The Jeff Bleich Centre is named in honour of Ambassador Jeff Bleich, Special Counsel to President Barack Obama and a diplomat who served as Ambassador to Australia from 2009 to 2013.
According to Vice-Chancellor Professor Colin Stirling, the Centre will create opportunities for industry, particularly defence, government and NGOs to work with Flinders University to address current and emerging issues in cybersecurity.
“It will consolidate Flinders University’s research expertise and strengths in digital technologies, security and governance, and build upon Flinders existing strengths in US policy studies and the university’s strong US alliance,” Professor Stirling said.
“The Jeff Bleich Centre will undertake research to identify reforms, including regulatory models, that preserve the gains of the digital revolution, but enhance the protection of democratic freedoms, and restore trust in the institutions of democratic societies.”

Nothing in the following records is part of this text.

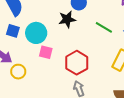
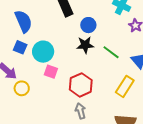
black star: (67, 19) -> (85, 45), moved

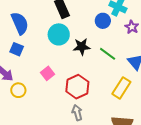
blue circle: (88, 25) -> (103, 21), moved
cyan circle: (43, 52) -> (59, 34), moved
pink square: (51, 72) -> (47, 73), turned 32

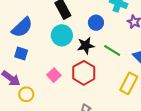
blue circle: (103, 21) -> (96, 23), moved
blue semicircle: (20, 23) -> (22, 27), turned 75
red hexagon: (77, 87) -> (84, 73), moved

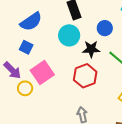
pink square: (54, 75) -> (42, 73), moved, size x1.6

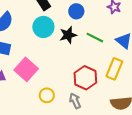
red hexagon: (85, 76) -> (85, 78), moved
yellow circle: (25, 88) -> (47, 95), moved

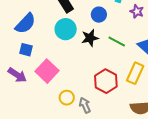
gray arrow: (75, 101) -> (85, 105), moved

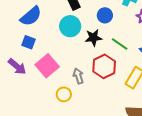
red hexagon: (106, 81) -> (104, 66), moved
gray arrow: (85, 105) -> (78, 76), moved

The digital revolution has initiated societal change on a scale comparable to the invention of the printing press and the arrival of the industrial revolution, but while the cyber revolution offers incalculable benefit, there have also been high costs.
The disruptive costs of the digital revolution on democracy have been high, largely unanticipated and only recently addressed as some have escalated into crises.
Ambassador Bleich says these have included deliberate efforts to impair individual, corporate and government decision-making through corrupt, distorted, or false information campaigns.
“We know that the advent of digital technology has fundamentally changed the way we each work, eat, shop, and live. But it has also changed our societies and how we defend ourselves.
“Our nations — both separately and together—must operate in new ways to preserve our values and protect our people and allies in new battle spaces.
“This is the mission of the Jeff Bleich Centre for the US Alliance in Digital Technology, Security, and Governance.”